# Mouse or Mice Found its Way Into My Car



## gtswimmer101 (Mar 4, 2012)

So today has started off in an interesting twist. I will start with the backstory. About a month ago I found acorn shells underneath the hood by the battery bay where the open space is. Also around the transmission (I have a 2012 US Cruze 2LT Auto). Nothing was there anymore so I brushed them out and didn't think about it much after. I had checked under the hood a few times after that but I drive my car everyday and it gets up to operating temperature every time. Then a couple of weeks ago near the pedals there was some white plastic shavings on the carpet up near the where the steering column goes through to the fire wall. I didn't see how anything could rub it off where it was but didn't see anything else so I just again brushed it away and nothing appeared again. So this morning when I open my door I see the shavings but there is more than before and I also see some black plastic on the carpet that looks chewed as well as what I believe is mouse turds (Yes I know disgusting). I don't see anything around the pedals or above so I go to look under the drivers seat. Under the seat there are wires coming up from the floor out of a cut out opening. The opening is actually a little door that you can lift up that is made out of foam insulation. Well right under the seat there was foam insulation pieces right around there. I life up the door and nothing is in the little area where the wires are except for more foam pieces. I go lift up the hood and there are more mouse turds by the battery holder and on the transmission. I go to the passengers seat and look under it and the same thing there is a wire or a group of wires coming out of the floor with the same door. But underneath the door there is a lot more foam pieces. Looked like a nest but there was nothing in there. Now from what I saw there were no wires chewed through thank God but that doesn't mean they haven't done damage. 

Now my question is what do I do? I have no idea how they got into the car. I never leave the doors open and the trunk stays closed so the only thing I can think is through the engine bay somehow past the firewall. I haven't ever seen the mouse or mice but clearly they are there.

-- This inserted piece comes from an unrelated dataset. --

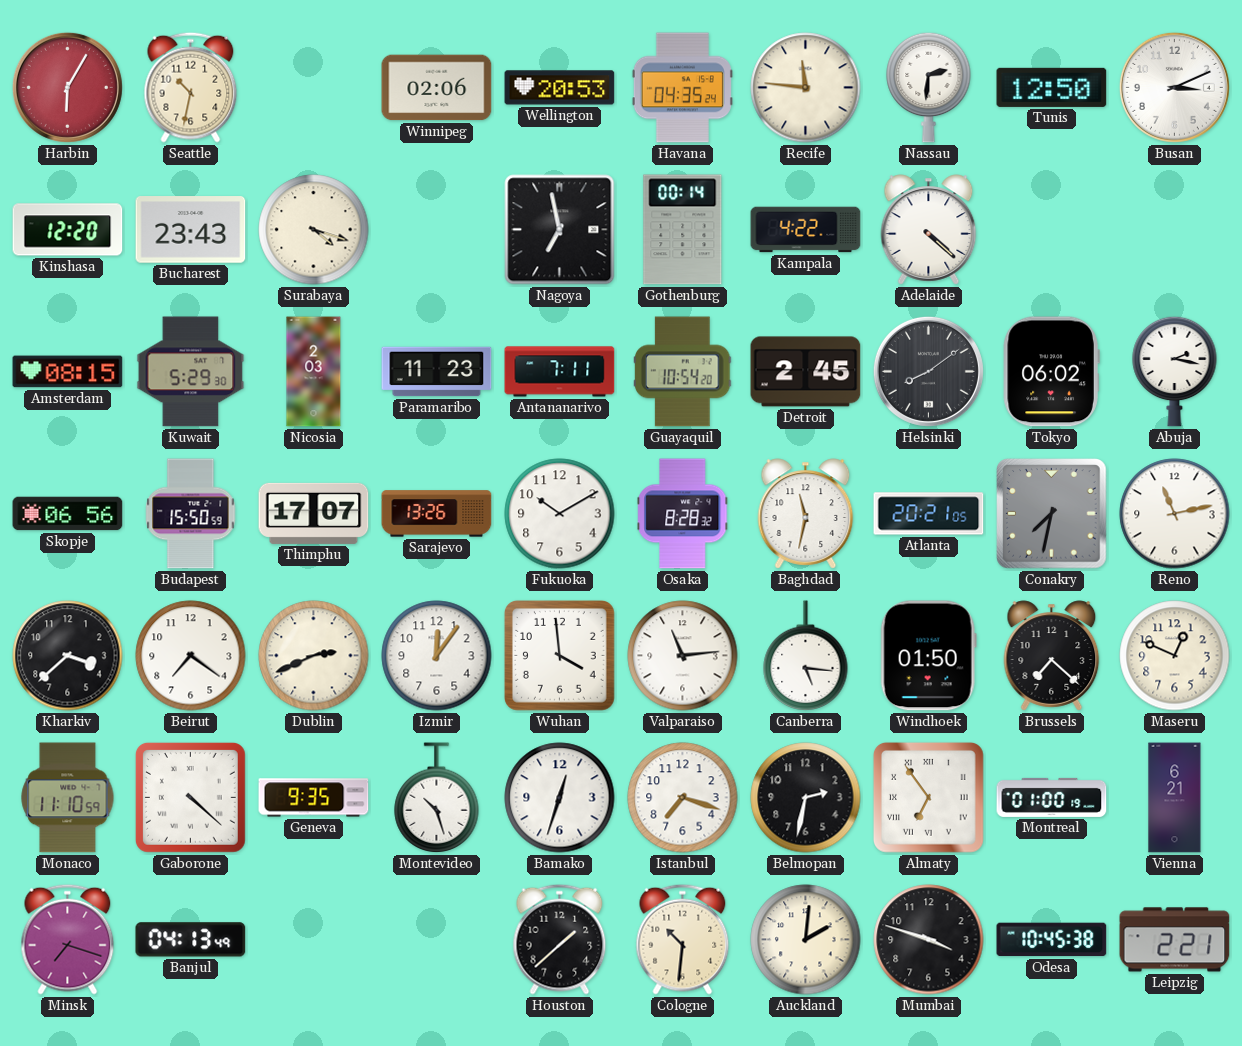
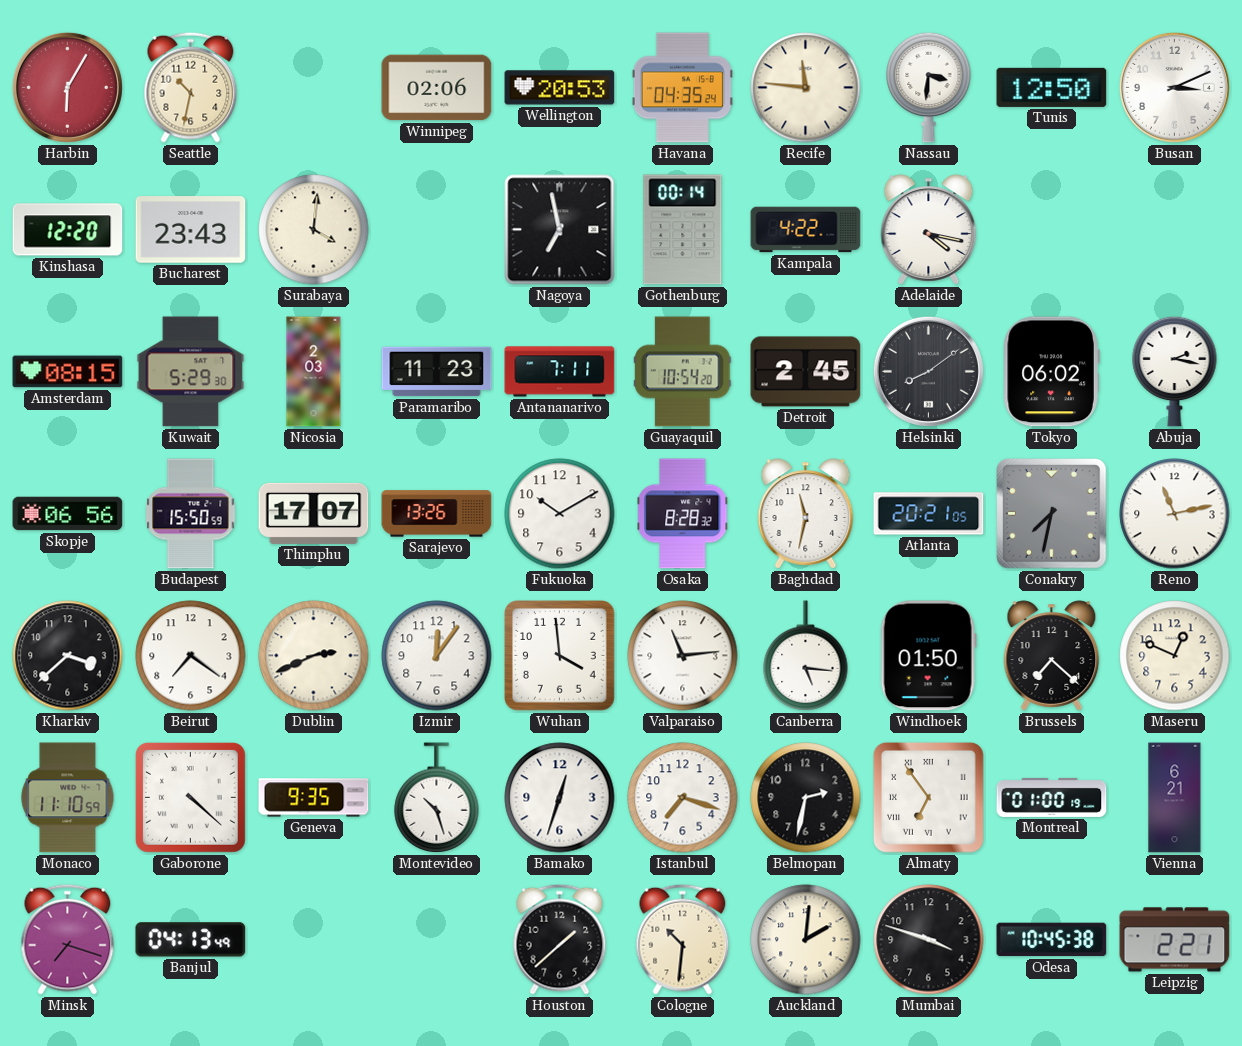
Nassau: 2:31 -> 3:31
Surabaya: 4:18 -> 4:01
Adelaide: 4:22 -> 4:17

I plan on uploading pictures later but this is really ticking me off and freaking me out a little. I just don't think if I see a mouse scurry by my feet while I am driving I will be able to react calmly.

I am going to ask my insurance if they would cover damage by a mouse but I am just not sure. Sorry for the long post but I need help and advice if anyone has dealt with this I would appreciate how you fixed it. 

Thanks!


----------



## arsmitty86 (Feb 26, 2013)

gtswimmer101 said:


> So today has started off in an interesting twist. I will start with the backstory. About a month ago I found acorn shells underneath the hood by the battery bay where the open space is. Also around the transmission (I have a 2012 US Cruze 2LT Auto). Nothing was there anymore so I brushed them out and didn't think about it much after. I had checked under the hood a few times after that but I drive my car everyday and it gets up to operating temperature every time. Then a couple of weeks ago near the pedals there was some white plastic shavings on the carpet up near the where the steering column goes through to the fire wall. I didn't see how anything could rub it off where it was but didn't see anything else so I just again brushed it away and nothing appeared again. So this morning when I open my door I see the shavings but there is more than before and I also see some black plastic on the carpet that looks chewed as well as what I believe is mouse turds (Yes I know disgusting). I don't see anything around the pedals or above so I go to look under the drivers seat. Under the seat there are wires coming up from the floor out of a cut out opening. The opening is actually a little door that you can lift up that is made out of foam insulation. Well right under the seat there was foam insulation pieces right around there. I life up the door and nothing is in the little area where the wires are except for more foam pieces. I go lift up the hood and there are more mouse turds by the battery holder and on the transmission. I go to the passengers seat and look under it and the same thing there is a wire or a group of wires coming out of the floor with the same door. But underneath the door there is a lot more foam pieces. Looked like a nest but there was nothing in there. Now from what I saw there were no wires chewed through thank God but that doesn't mean they haven't done damage.
> 
> Now my question is what do I do? I have no idea how they got into the car. I never leave the doors open and the trunk stays closed so the only thing I can think is through the engine bay somehow past the firewall. I haven't ever seen the mouse or mice but clearly they are there. I plan on uploading pictures later but this is really ticking me off and freaking me out a little. I just don't think if I see a mouse scurry by my feet while I am driving I will be able to react calmly.
> 
> ...


D-Con or Traps. If you can do it put some mouse traps with peanut butter where you've seen the turds. Peanut butter is far more tasty then the wiring. If that doesn't work then use DCON but the problem with the D-CON is that you have to find the dead mouse after he eats it.


----------



## gtswimmer101 (Mar 4, 2012)

I definitely don't want a dead mouse somewhere I can't find it in the car. lol So I will start with the traps with peanut butter. Which kind of traps? The spring loaded or glue?


----------



## arsmitty86 (Feb 26, 2013)

gtswimmer101 said:


> I definitely don't want a dead mouse somewhere I can't find it in the car. lol So I will start with the traps with peanut butter. Which kind of traps? The spring loaded or glue?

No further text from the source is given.